▸ **Action item**: Give only the number of lines in the following entries where "mode" appears.

***** Material shown

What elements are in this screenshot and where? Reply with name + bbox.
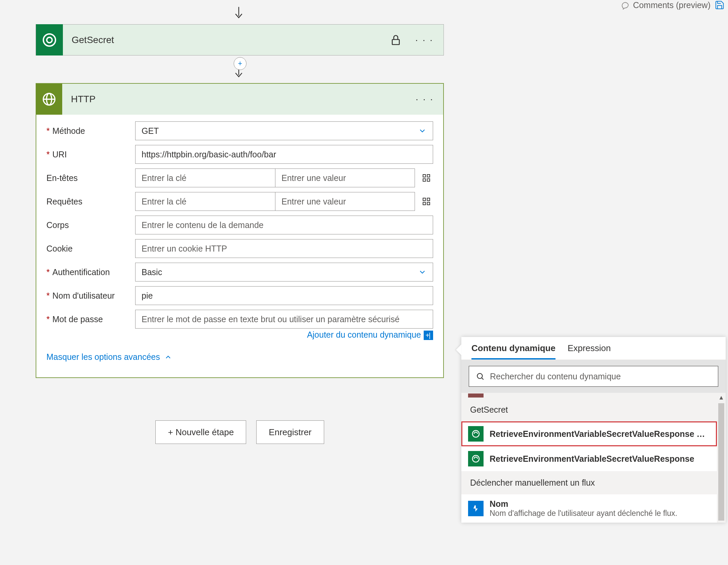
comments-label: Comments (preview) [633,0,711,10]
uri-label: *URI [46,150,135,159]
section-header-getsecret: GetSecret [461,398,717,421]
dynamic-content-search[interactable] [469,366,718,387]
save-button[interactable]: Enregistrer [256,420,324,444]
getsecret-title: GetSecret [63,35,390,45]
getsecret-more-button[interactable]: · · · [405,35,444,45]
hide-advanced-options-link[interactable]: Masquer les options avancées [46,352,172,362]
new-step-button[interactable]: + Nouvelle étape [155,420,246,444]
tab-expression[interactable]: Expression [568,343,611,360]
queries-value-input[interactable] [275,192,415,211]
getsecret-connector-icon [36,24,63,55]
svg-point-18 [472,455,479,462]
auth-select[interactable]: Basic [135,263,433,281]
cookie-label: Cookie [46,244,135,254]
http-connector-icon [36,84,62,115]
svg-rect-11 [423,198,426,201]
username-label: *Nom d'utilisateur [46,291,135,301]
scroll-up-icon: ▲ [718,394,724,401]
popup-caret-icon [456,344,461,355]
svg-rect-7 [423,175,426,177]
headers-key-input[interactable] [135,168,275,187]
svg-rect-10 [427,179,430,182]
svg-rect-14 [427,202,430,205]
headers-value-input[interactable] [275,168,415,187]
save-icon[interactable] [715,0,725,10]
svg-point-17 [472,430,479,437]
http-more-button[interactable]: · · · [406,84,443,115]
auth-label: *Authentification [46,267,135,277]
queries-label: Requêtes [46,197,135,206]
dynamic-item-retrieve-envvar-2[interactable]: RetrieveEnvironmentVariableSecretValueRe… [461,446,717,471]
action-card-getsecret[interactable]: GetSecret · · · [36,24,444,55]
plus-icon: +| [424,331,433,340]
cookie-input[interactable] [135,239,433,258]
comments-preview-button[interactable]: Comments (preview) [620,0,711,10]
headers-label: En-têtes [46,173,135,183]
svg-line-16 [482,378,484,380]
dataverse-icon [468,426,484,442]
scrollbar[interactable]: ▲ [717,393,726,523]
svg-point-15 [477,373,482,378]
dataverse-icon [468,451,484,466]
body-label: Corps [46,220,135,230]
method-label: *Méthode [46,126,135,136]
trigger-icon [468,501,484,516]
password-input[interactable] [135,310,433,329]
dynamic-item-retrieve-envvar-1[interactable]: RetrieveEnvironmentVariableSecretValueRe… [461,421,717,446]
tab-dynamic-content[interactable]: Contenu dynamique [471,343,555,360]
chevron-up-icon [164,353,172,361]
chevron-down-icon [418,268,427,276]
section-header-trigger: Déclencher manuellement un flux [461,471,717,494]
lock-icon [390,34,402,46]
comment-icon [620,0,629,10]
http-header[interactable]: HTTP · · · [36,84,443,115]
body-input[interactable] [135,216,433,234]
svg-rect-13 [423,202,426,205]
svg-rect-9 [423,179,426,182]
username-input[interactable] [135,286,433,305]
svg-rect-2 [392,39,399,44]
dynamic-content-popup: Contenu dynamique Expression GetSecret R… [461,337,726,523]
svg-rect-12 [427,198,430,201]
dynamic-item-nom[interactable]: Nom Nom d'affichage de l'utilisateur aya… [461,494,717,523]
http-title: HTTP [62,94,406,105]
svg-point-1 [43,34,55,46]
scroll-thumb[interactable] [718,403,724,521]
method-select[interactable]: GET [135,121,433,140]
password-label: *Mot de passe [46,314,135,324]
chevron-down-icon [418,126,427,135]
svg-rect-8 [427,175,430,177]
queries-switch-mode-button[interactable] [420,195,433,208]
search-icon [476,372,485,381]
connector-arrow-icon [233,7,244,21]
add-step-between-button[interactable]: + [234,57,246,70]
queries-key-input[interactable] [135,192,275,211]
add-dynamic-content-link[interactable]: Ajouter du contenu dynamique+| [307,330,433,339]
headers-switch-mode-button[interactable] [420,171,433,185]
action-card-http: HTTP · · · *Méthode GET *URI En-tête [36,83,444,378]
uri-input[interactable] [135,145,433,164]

**********

▸ **Exercise result**: 2